The FTC launched its investigation of Alexa in March 2000 to determine if the company's software improperly collected personally identifiable information and passed it to Amazon. Alexa's software monitors Internet users as they navigate Web sites to provide information about visited pages and to suggest related sites.

"We cooperated with the FTC every step of the way to explain how our technology works, and believe that our privacy policy reflected our practices," Alexa founder and chief executive officer Brewster Kahle said. "Alexa user privacy was protected at all times, and no personally identifiable user information has ever been used for any purpose."

Deceptive Practice

Although the FTC has declined to take any immediate action against Alexa, the FTC did advise Amazon that it had concluded that both Amazon and Alexa "likely were deceptive" about their privacy policies.

The companies claimed they did not keep personally identifiable information in Alexa's database of Web-usage patterns, but have admitted that some information could be stored in the database inadvertently.

A letter sent by the FTC to Amazon's attorneys advised them that the decision not to take any action was made at the staff level and could later be revised.

Lawsuits Settled

Last month, Amazon and Alexa agreed to pay out almost US$2 million to settle civil suits filed by users who claimed that their personal information was collected and used without their permission.

Alexa also agreed to "destroy certain previously collected personal information so as to minimize, if not eliminate, the possibility of defendants to 'link' such information to an individual consumer's personally identifiable information."

Amazon and Alexa both declined to admit wrongdoing and said they were settling the suits to "put to rest all controversy and to avoid the further uncertainty, risk, expense and burdensome, protracted and costly litigation" that would be involved in prosecuting and defending the lawsuits.

Second Win

The FTC's decision not to take action against Alexa, at least in the short term, is the second time in recent days that Amazon has escaped unscathed from an FTC investigation.

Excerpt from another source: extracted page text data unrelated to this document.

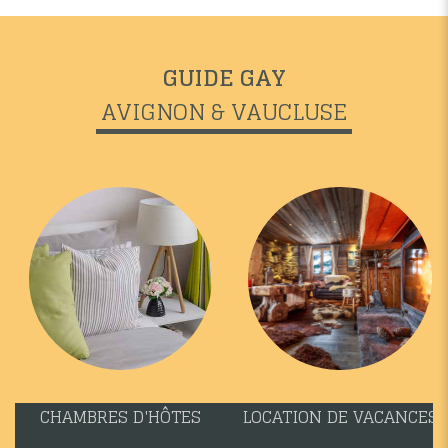
GUIDE GAY
AVIGNON & VAUCLUSE
CHAMBRES D'HÔTES
LOCATION DE VACANCES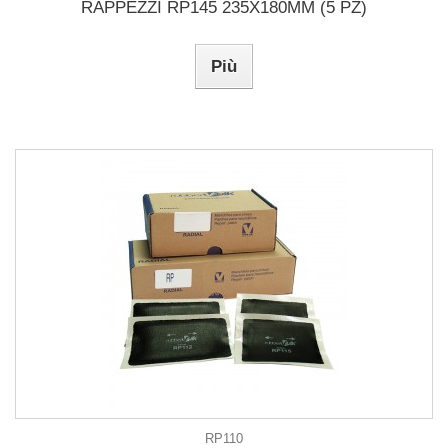
RAPPEZZI RP145 235X180MM (5 PZ)
Più
RP110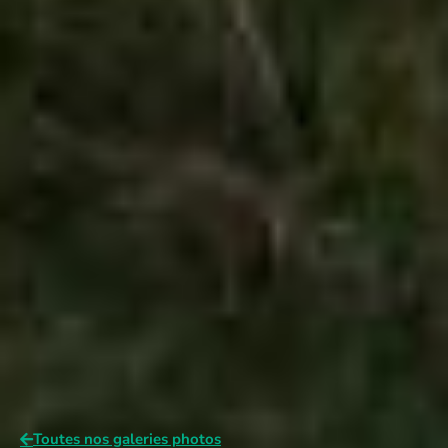
Toutes nos galeries photos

On Friday, FTC officials said Amazon did not break federal law when it changed its privacy policy in September by explicitly telling its customers their personal information could be sold if the company were to go out of business or sell off one of its divisions.

In letters to EPIC and Junkbusters, the two groups that filed the privacy complaint about the change in policy, the FTC's Jodie Bernstein said that the agency "believes that Amazon's revised privacy policy does not materially conflict with representations Amazon made in its previous privacy policy and that it likely has not violated Section 5 of the FTC Act."